The pandemic has highlighted the importance of waste management services in keeping communities running and as we emerge from it, it is important to consider how reforms will work and what needs to happen for these to be effective.
I am referring to the government’s Resources and Waste strategy, introduced in 2018, which seeks to preserve natural resources by minimising waste, increasing recycling and moving towards a circular economy.
The strategy is ambitious with initiatives targeting many different areas of waste management, from mandatory business waste collections to plastic packaging taxes to mandatory labelling. The government has consulted the industry and we have done our best to advise on what will and won’t work in practise, not just theory. With such a complex brief, focusing on the simple things will be the most effective way the government can drive change.

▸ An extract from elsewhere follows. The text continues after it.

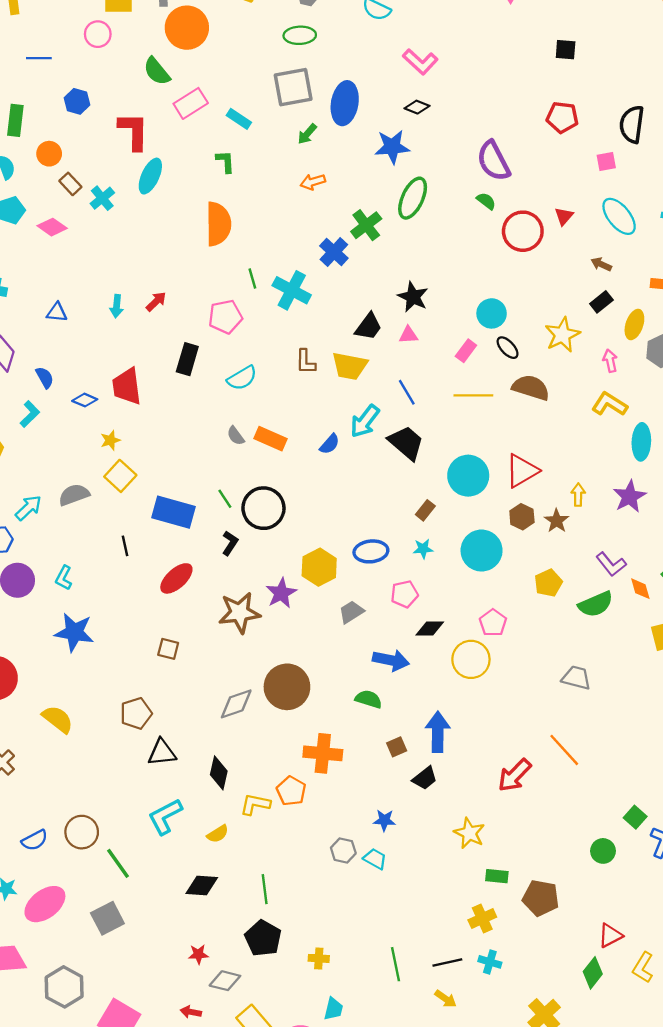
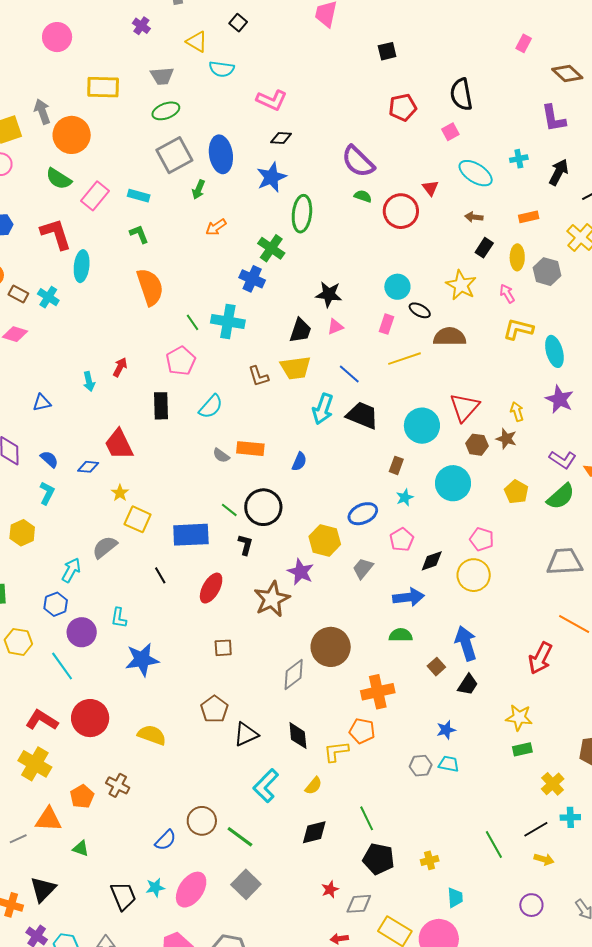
blue semicircle: (330, 444) -> (299, 462), moved
gray trapezoid: (576, 678) -> (565, 562), size x1.4
green rectangle: (497, 876) -> (522, 749), moved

As someone with almost a lifetime’s experience in the waste sector, these are what I believe the key five priorities for the strategy should be:
1. Make business waste collections mandatory
A common misconception is that all businesses recycle their waste in the same way that households do, putting their plastic boxes and glass bottles in the recycling bin to be collected by local authorities and waste management companies. However, businesses are not householders. They are individual customers, with varying waste management requirements. Whilst larger businesses increasingly recycle waste and encourage their employees to support this, for numerous small businesses this is not the case. Mandatory business waste recycling collection of the four main items (plastics, paper/card, glass and metals), as well as food waste, would significantly increase recycling rates across the country with almost immediate effect. However, if the government asks this of small businesses who currently don’t recycle, they must keep the systems in place which allow bigger businesses to recycle according to their specific needs. Imposing an over-prescriptive system which removes choice would make results worse, not better.
2. Stimulate UK recycling infrastructure investment
The UK does not currently have enough capacity to process all the recycling we produce on our shores. Getting the right policy and regulatory regime in place will help create confidence to invest more in UK infrastructure. Getting this wrong will have the opposite effect. The ultimate aim has to be creating as near a circular economy as is possible within the UK.
3. Design for recycling and clear recycling
The more that packaging is designed for recycling, the more recycling is possible. This means simpler materials and standardised design where possible, as has been achieved for plastic milk bottles, resulting in high recycling levels and more recycled content included in the packaging. Ultimately, we are recyclers, not alchemists. We can only work with what we are presented with, so if something is inherently unrecyclable in practice– then we can’t magically recycle it.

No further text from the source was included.